I am working on some legacy code where I came across the following function:
function is_odd($number) {
return $number & 1; // 0 = even, 1 = odd
}
I have never seen a method to check if a number is odd written like that before and am just trying to understand what they actually are doing.
& is a bitwise-and, it basically works so that for every bit that is 1 in both operands, it yields 1 in the resulting value and 0 for all other bits.

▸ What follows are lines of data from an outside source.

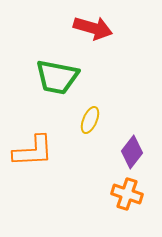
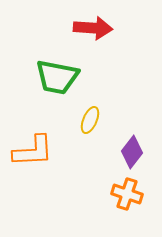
red arrow: rotated 12 degrees counterclockwise
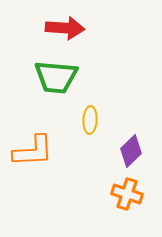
red arrow: moved 28 px left
green trapezoid: moved 1 px left; rotated 6 degrees counterclockwise
yellow ellipse: rotated 20 degrees counterclockwise
purple diamond: moved 1 px left, 1 px up; rotated 8 degrees clockwise
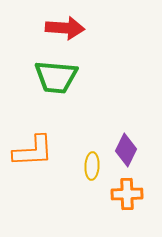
yellow ellipse: moved 2 px right, 46 px down
purple diamond: moved 5 px left, 1 px up; rotated 20 degrees counterclockwise
orange cross: rotated 20 degrees counterclockwise
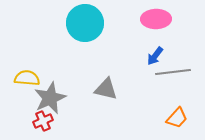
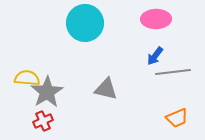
gray star: moved 3 px left, 6 px up; rotated 8 degrees counterclockwise
orange trapezoid: rotated 25 degrees clockwise
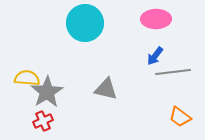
orange trapezoid: moved 3 px right, 1 px up; rotated 60 degrees clockwise
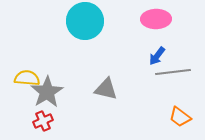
cyan circle: moved 2 px up
blue arrow: moved 2 px right
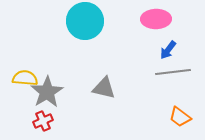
blue arrow: moved 11 px right, 6 px up
yellow semicircle: moved 2 px left
gray triangle: moved 2 px left, 1 px up
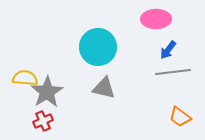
cyan circle: moved 13 px right, 26 px down
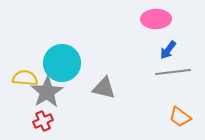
cyan circle: moved 36 px left, 16 px down
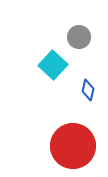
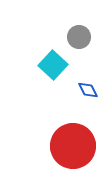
blue diamond: rotated 40 degrees counterclockwise
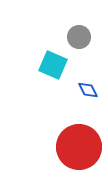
cyan square: rotated 20 degrees counterclockwise
red circle: moved 6 px right, 1 px down
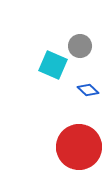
gray circle: moved 1 px right, 9 px down
blue diamond: rotated 20 degrees counterclockwise
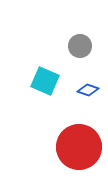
cyan square: moved 8 px left, 16 px down
blue diamond: rotated 25 degrees counterclockwise
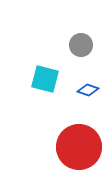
gray circle: moved 1 px right, 1 px up
cyan square: moved 2 px up; rotated 8 degrees counterclockwise
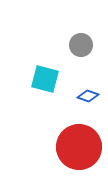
blue diamond: moved 6 px down
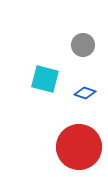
gray circle: moved 2 px right
blue diamond: moved 3 px left, 3 px up
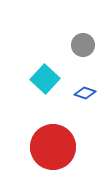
cyan square: rotated 28 degrees clockwise
red circle: moved 26 px left
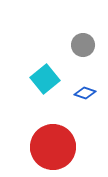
cyan square: rotated 8 degrees clockwise
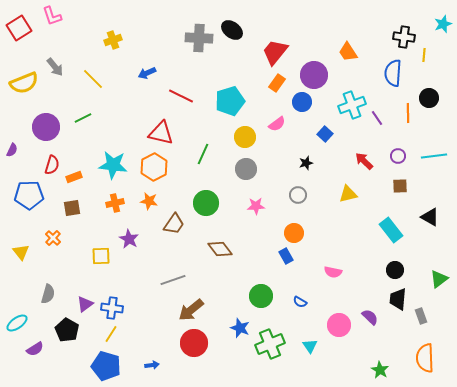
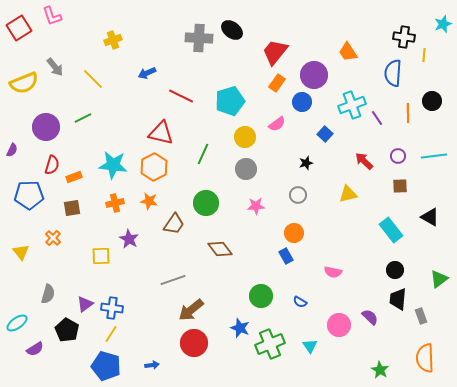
black circle at (429, 98): moved 3 px right, 3 px down
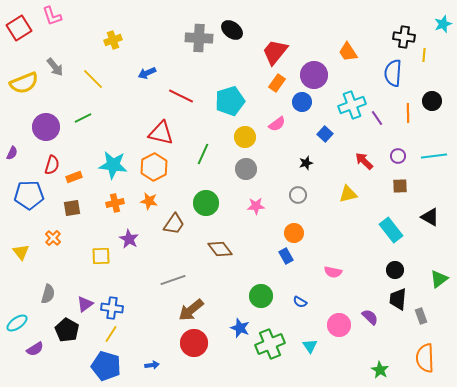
purple semicircle at (12, 150): moved 3 px down
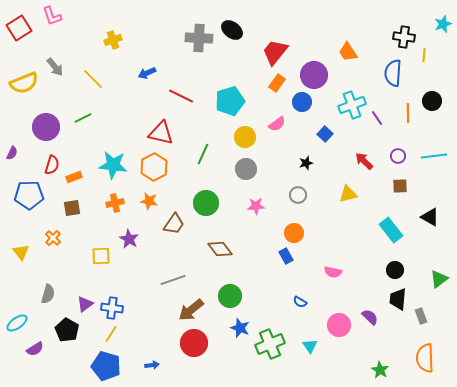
green circle at (261, 296): moved 31 px left
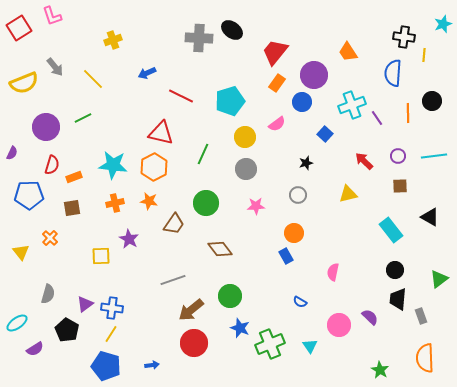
orange cross at (53, 238): moved 3 px left
pink semicircle at (333, 272): rotated 90 degrees clockwise
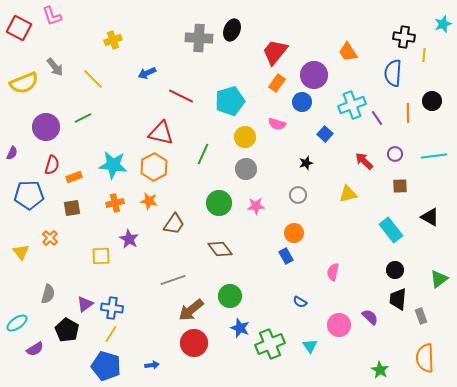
red square at (19, 28): rotated 30 degrees counterclockwise
black ellipse at (232, 30): rotated 75 degrees clockwise
pink semicircle at (277, 124): rotated 54 degrees clockwise
purple circle at (398, 156): moved 3 px left, 2 px up
green circle at (206, 203): moved 13 px right
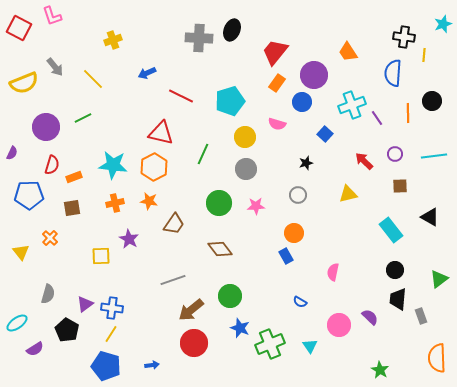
orange semicircle at (425, 358): moved 12 px right
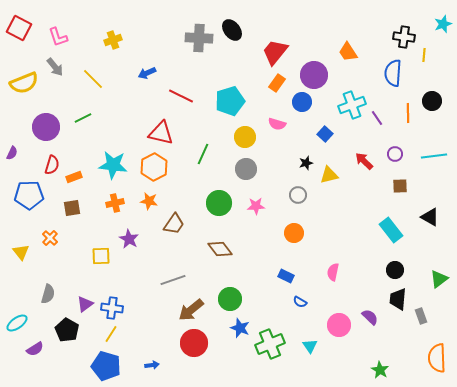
pink L-shape at (52, 16): moved 6 px right, 21 px down
black ellipse at (232, 30): rotated 60 degrees counterclockwise
yellow triangle at (348, 194): moved 19 px left, 19 px up
blue rectangle at (286, 256): moved 20 px down; rotated 35 degrees counterclockwise
green circle at (230, 296): moved 3 px down
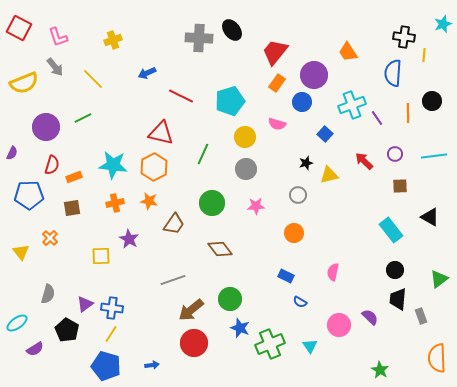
green circle at (219, 203): moved 7 px left
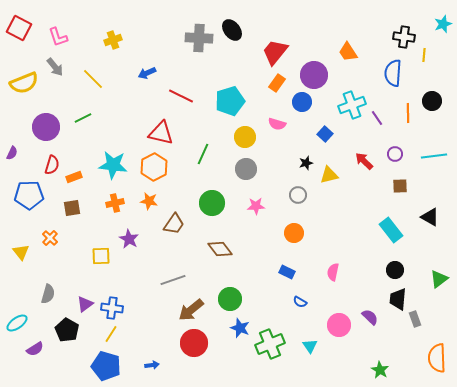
blue rectangle at (286, 276): moved 1 px right, 4 px up
gray rectangle at (421, 316): moved 6 px left, 3 px down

If you convert any number to its bit representation, you quickly see that it's the lowest bit that determines whether a number is even or odd, for example:
5 = 101
10 = 1010
13 = 1101
1030 = 10000000110
The lowest bit (the one on the very right, also called the least significant bit) is 1 for every odd number and 0 for every even number. Doing $n & 1 will always yield 0 for every other bit than the lowest bit (because the number 1 only has one bit, you can imagine that the rest of the bits are left-padded with 0 to match the length of the other operand). So basically the operation boils down to comparing the lowest bit of the operands, and 1 & 1 is 1, all other combinations are 0. So basically when the $n & 1 yields 1, it means the number is odd, otherwise it's even.
EDIT.
Here's a few examples to demonstrate how the bitwise-and works for the example values I gave earlier, the number in the parenthesis is the original decimal number:
101 (5)
& 001 (1)
---
001 (1) = true
1010 (10)
& 0001 (1)
----
0000 (0) = false
1101 (13)
& 0001 (1)
----
0001 (1) = true
10000000110 (1030)
& 00000000001 (1)
-----------
00000000000 (0) = false
From this you can easily see that the result is only true when both operands' right-most bits are 1.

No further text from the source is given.